Dataset entries
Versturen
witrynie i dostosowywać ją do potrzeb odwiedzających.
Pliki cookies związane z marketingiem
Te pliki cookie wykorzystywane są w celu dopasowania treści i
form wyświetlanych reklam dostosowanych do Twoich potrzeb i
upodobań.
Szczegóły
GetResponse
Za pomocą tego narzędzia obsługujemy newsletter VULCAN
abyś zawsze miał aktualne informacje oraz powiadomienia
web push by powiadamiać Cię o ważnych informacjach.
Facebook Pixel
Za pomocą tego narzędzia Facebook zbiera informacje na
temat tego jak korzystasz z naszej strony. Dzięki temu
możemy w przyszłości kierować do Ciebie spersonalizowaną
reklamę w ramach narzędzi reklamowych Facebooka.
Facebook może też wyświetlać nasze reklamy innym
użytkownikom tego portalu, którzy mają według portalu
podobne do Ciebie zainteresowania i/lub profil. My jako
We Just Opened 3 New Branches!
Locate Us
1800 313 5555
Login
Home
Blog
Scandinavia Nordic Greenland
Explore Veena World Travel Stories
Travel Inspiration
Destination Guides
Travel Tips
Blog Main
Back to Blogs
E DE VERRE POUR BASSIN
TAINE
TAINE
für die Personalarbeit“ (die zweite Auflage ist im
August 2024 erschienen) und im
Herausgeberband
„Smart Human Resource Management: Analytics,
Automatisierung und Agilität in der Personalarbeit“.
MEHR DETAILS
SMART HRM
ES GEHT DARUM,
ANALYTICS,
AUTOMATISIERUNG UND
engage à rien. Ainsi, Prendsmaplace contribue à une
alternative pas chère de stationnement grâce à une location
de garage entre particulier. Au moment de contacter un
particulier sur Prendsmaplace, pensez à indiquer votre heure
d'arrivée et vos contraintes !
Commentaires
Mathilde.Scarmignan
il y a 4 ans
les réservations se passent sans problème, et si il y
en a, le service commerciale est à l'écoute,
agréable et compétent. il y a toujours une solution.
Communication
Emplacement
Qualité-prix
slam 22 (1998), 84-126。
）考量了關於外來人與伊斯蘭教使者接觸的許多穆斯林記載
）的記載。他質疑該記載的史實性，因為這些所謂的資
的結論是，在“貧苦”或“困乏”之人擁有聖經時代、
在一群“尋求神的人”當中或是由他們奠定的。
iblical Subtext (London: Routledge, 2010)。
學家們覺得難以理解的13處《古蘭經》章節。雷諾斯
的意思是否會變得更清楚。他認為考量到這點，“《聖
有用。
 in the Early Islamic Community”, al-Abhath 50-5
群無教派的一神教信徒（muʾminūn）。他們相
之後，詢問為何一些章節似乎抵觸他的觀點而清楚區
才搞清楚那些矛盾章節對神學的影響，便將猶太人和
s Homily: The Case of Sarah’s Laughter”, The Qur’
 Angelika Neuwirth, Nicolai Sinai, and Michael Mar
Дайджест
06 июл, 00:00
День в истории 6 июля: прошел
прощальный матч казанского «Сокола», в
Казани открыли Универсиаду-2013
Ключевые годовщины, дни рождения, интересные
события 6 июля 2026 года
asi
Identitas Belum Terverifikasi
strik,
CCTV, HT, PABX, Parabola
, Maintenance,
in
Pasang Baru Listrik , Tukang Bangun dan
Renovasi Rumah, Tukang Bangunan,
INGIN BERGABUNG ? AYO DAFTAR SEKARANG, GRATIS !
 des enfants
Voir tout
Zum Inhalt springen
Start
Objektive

EXERCISE OBJECTIVE:
Where does "narzędzia" appear in the records above? Copy each line that holds it.

SOLUTION FOR THIS EXERCISE:
Za pomocą tego narzędzia obsługujemy newsletter VULCAN
Za pomocą tego narzędzia Facebook zbiera informacje na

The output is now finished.